Aim of the task
Reply with one number only: the count of lines below that contain the word "geht".

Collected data
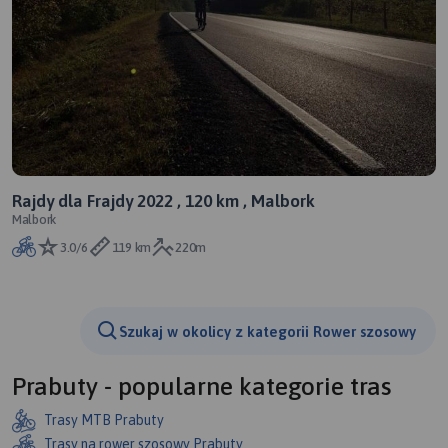
Rajdy dla Frajdy 2022 , 120 km , Malbork
Malbork
3.0/6
119 km
220m
Szukaj w okolicy z kategorii Rower szosowy
Prabuty - popularne kategorie tras
Trasy MTB Prabuty
Trasy na rower szosowy Prabuty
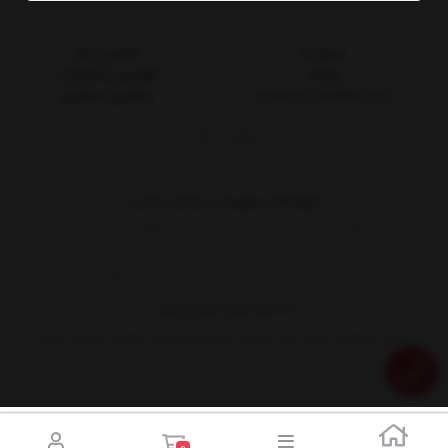
درباره ما
تماس با ما
وبلاگ
قوانین و مقررات
ثبت شکایات در سایت
پیگیری سفارش
فروشگاه تجهیزات پزشکی غیابی
فروشگاه تجهیزات پزشکی غیابی عرضه کننده انواع تجهیزات پزشکی وابزار های
تخصصی پوست و مو با توجه ویژه به اصالت و برندینگ کالا به صورت فروش
اینترنتی و حضوری درخدمت همه ی شما سروران وبزرگواران میباشد
03135252199
09134849384
نشانی: اصفهان، خیابان جی، ابتدای خیابان شریعتی، تجهیزات پزشکی مهرخ
0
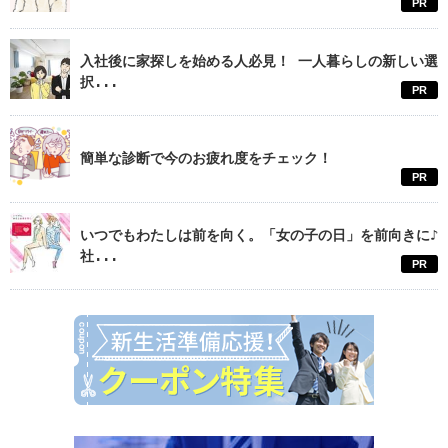
PR
入社後に家探しを始める人必見！ 一人暮らしの新しい選
択...
PR
簡単な診断で今のお疲れ度をチェック！
PR
いつでもわたしは前を向く。「女の子の日」を前向きに♪
社...
PR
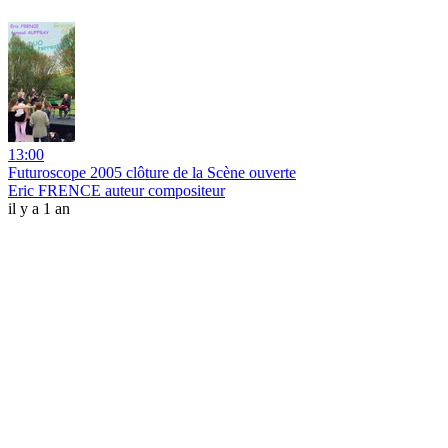
13:00
Futuroscope 2005 clôture de la Scène ouverte
Eric FRENCE auteur compositeur
il y a 1 an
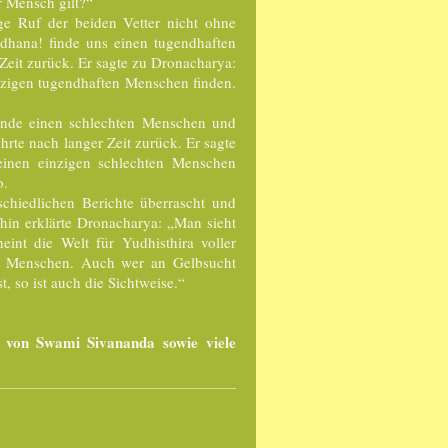
r Mensch gilt?“
ge Ruf der beiden Vetter nicht ohne
dhana! finde uns einen tugendhaften
Zeit zurück. Er sagte zu Dronacharya:
nzigen tugendhaften Menschen finden.
inde einen schlechten Menschen und
ehrte nach langer Zeit zurück. Er sagte
keinen einzigen schlechten Menschen
o.
chiedlichen Berichte überrascht und
fhin erklärte Dronacharya: „Man sieht
eint die Welt für Yudhisthira voller
er Menschen. Auch wer an Gelbsucht
t, so ist auch die Sichtweise.“
n von Swami Sivananda sowie viele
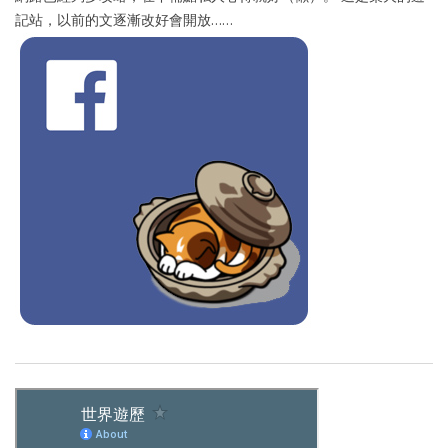
記站，以前的文逐漸改好會開放……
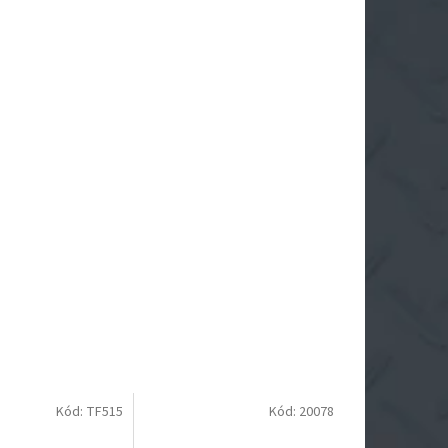
Kód:
TF515
Kód:
20078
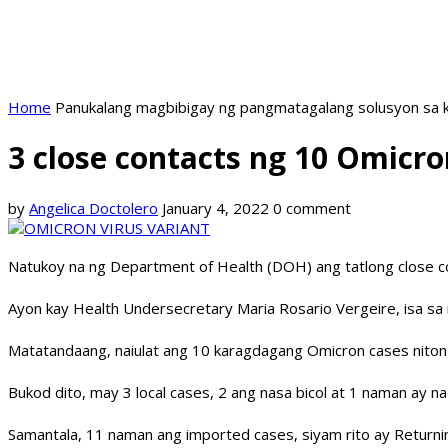
Home
Panukalang magbibigay ng pangmatagalang solusyon sa k
3 close contacts ng 10 Omicr
by
Angelica Doctolero
January 4, 2022
0 comment
Natukoy na ng Department of Health (DOH) ang tatlong close c
Ayon kay Health Undersecretary Maria Rosario Vergeire, isa sa 
Matatandaang, naiulat ang 10 karagdagang Omicron cases niton
Bukod dito, may 3 local cases, 2 ang nasa bicol at 1 naman ay na
Samantala, 11 naman ang imported cases, siyam rito ay Returnin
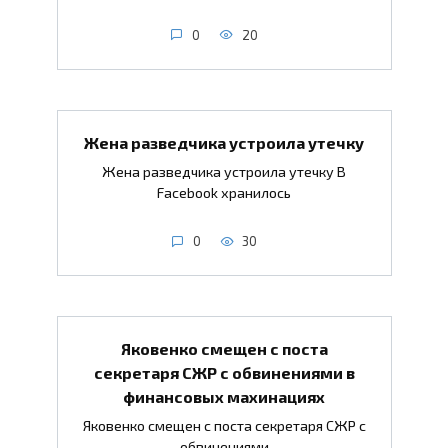
0
20
Жена разведчика устроила утечку
Жена разведчика устроила утечку В
Facebook хранилось
0
30
Яковенко смещен с поста
секретаря СЖР с обвинениями в
финансовых махинациях
Яковенко смещен с поста секретаря СЖР с
обвинениями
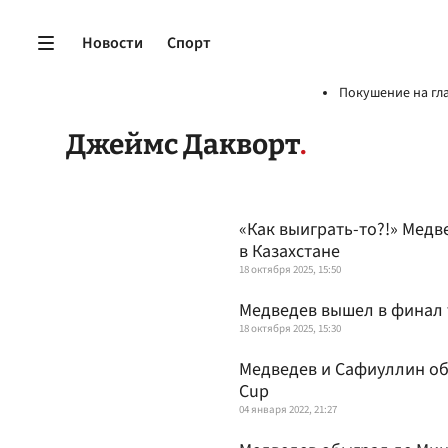
Новости
Спорт
Покушение на гл
Джеймс Дакворт
«Как выиграть-то?!» Медв
в Казахстане
18 октября 2025, 15:50
Медведев вышел в финал 
18 октября 2025, 15:30
Медведев и Сафиуллин об
Cup
04 января 2022, 21:27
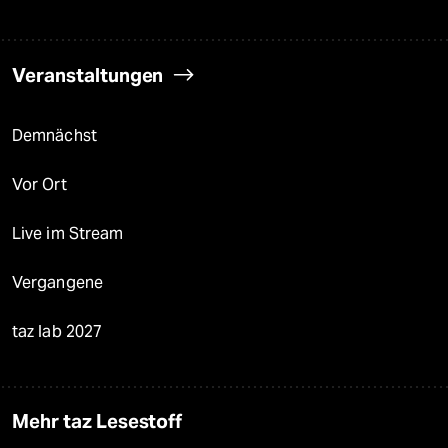
Veranstaltungen
Demnächst
Vor Ort
Live im Stream
Vergangene
taz lab 2027
Mehr taz Lesestoff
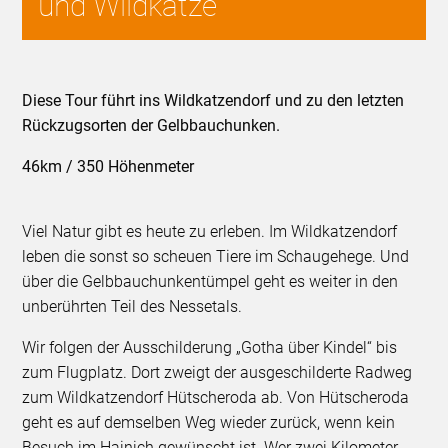
und Wildkatze
Diese Tour führt ins Wildkatzendorf und zu den letzten
Rückzugsorten der Gelbbauchunken.
46km / 350 Höhenmeter
Viel Natur gibt es heute zu erleben. Im Wildkatzendorf
leben die sonst so scheuen Tiere im Schaugehege. Und
über die Gelbbauchunkentümpel geht es weiter in den
unberührten Teil des Nessetals.
Wir folgen der Ausschilderung „Gotha über Kindel“ bis
zum Flugplatz. Dort zweigt der ausgeschilderte Radweg
zum Wildkatzendorf Hütscheroda ab. Von Hütscheroda
geht es auf demselben Weg wieder zurück, wenn kein
Besuch im Hainich gewünscht ist. Wer zwei Kilometer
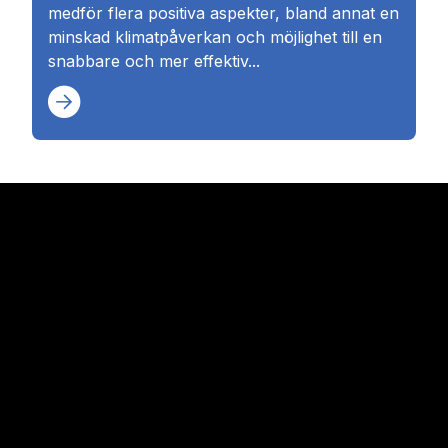
medför flera positiva aspekter, bland annat en
minskad klimatpåverkan och möjlighet till en
snabbare och mer effektiv...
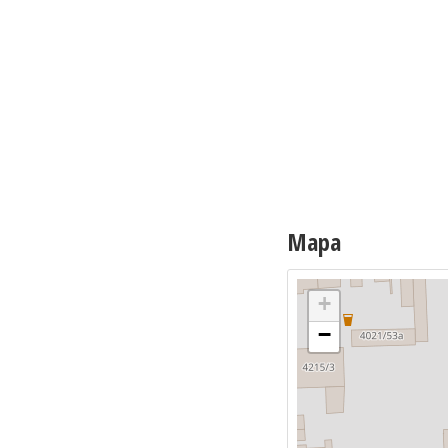
Mapa
+
−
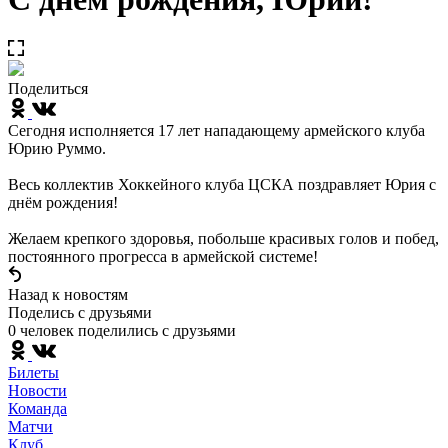
Поделиться
Сегодня исполняется 17 лет нападающему армейского клуба
Юрию Руммо.
Весь коллектив Хоккейного клуба ЦСКА поздравляет Юрия с
днём рождения!
Желаем крепкого здоровья, побольше красивых голов и побед,
постоянного прогресса в армейской системе!
Назад к новостям
Поделись c друзьями
0 человек поделились c друзьями
Билеты
Новости
Команда
Матчи
Клуб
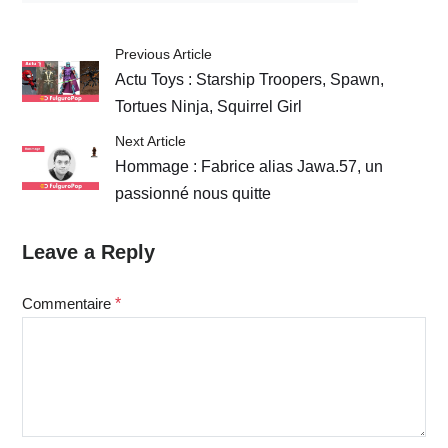
Previous Article
Actu Toys : Starship Troopers, Spawn,
Tortues Ninja, Squirrel Girl
Next Article
Hommage : Fabrice alias Jawa.57, un
passionné nous quitte
Leave a Reply
Commentaire
*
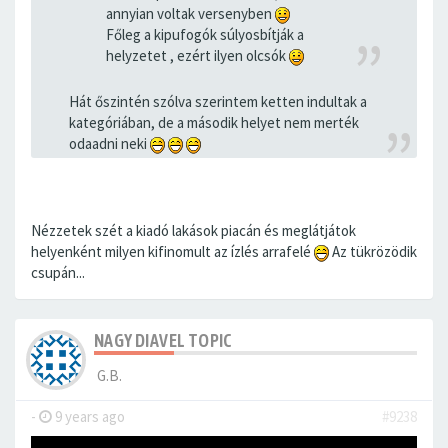
annyian voltak versenyben
Főleg a kipufogók súlyosbítják a
helyzetet , ezért ilyen olcsók
Hát őszintén szólva szerintem ketten indultak a
kategóriában, de a második helyet nem merték
odaadni neki
Nézzetek szét a kiadó lakások piacán és meglátjátok
helyenként milyen kifinomult az ízlés arrafelé
Az tükrözödik
csupán...
NAGY DIAVEL TOPIC
G.B.
-
9 years ago
#9238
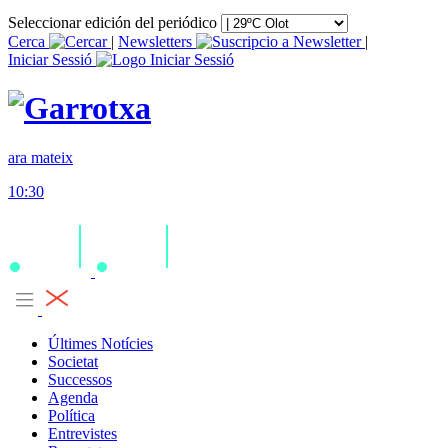
Seleccionar edición del periódico
Cerca
|
Newsletters
|
Iniciar Sessió
ara mateix
10:30
Últimes Notícies
Societat
Successos
Agenda
Política
Entrevistes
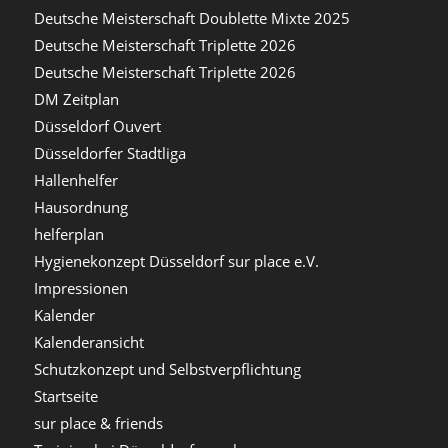
Deutsche Meisterschaft Doublette Mixte 2025
Deutsche Meisterschaft Triplette 2026
Deutsche Meisterschaft Triplette 2026
DM Zeitplan
Düsseldorf Ouvert
Düsseldorfer Stadtliga
Hallenhelfer
Hausordnung
helferplan
Hygienekonzept Düsseldorf sur place e.V.
Impressionen
Kalender
Kalenderansicht
Schutzkonzept und Selbstverpflichtung
Startseite
sur place & friends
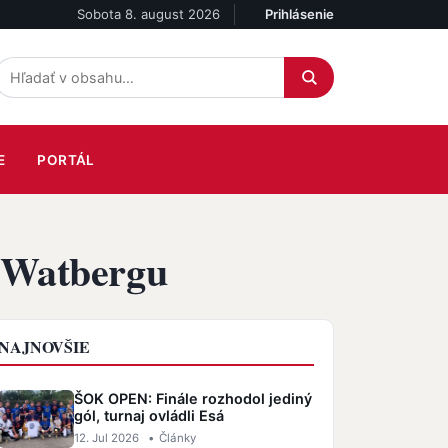
Sobota 8. august 2026
Prihlásenie
Účet
E
PORTÁL
i Watbergu
NAJNOVŠIE
ŠOK OPEN: Finále rozhodol jediný
gól, turnaj ovládli Esá
12. Jul 2026
•
Články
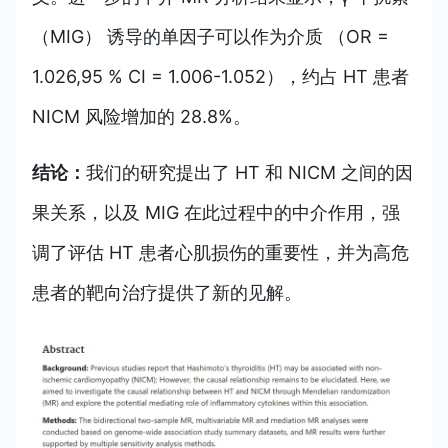
（MIG） 诱导的单因子可以作为介质 （OR =
1.026,95 % CI = 1.006-1.052），约占 HT 患者
NICM 风险增加的 28.8%。
结论：
我们的研究提出了 HT 和 NICM 之间的因
果关系，以及 MIG 在此过程中的中介作用，强
调了评估 HT 患者心肌损伤的重要性，并为高危
患者的靶向治疗提供了新的见解。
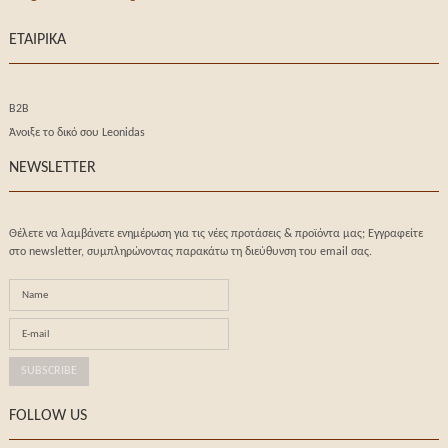
ΕΤΑΙΡΙΚΑ
B2B
Άνοιξε το δικό σου Leonidas
NEWSLETTER
Θέλετε να λαμβάνετε ενημέρωση για τις νέες προτάσεις & προϊόντα μας; Eγγραφείτε
στο newsletter, συμπληρώνοντας παρακάτω τη διεύθυνση του email σας.
FOLLOW US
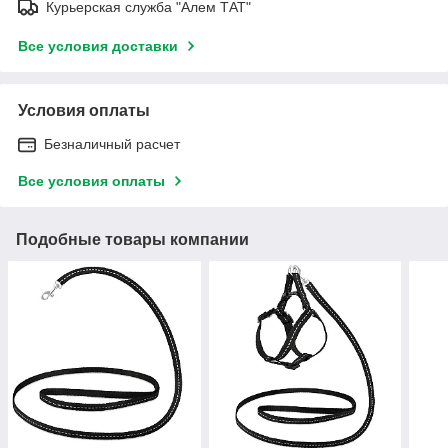
Курьерская служба "Алем ТАТ"
Все условия доставки
Условия оплаты
Безналичный расчет
Все условия оплаты
Подобные товары компании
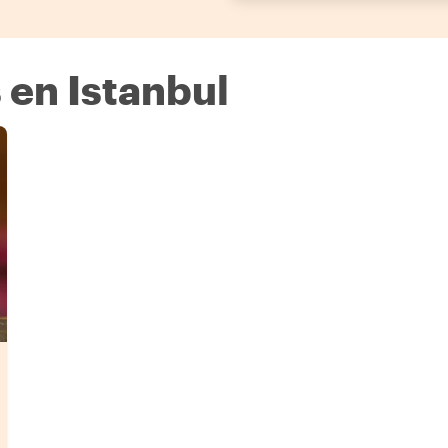
en Istanbul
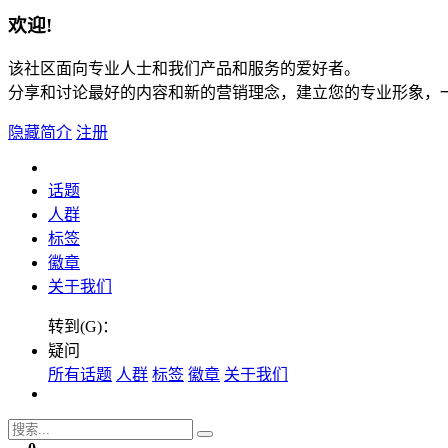
欢迎!
该社区面向专业人士和我们产品和服务的爱好者。
分享和讨论最好的内容和新的营销理念，建立您的专业形象，
隐藏简介
注册
话题
人群
标签
徽章
关于我们
转到(G)：
疑问
所有话题
人群
标签
徽章
关于我们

Completed task
2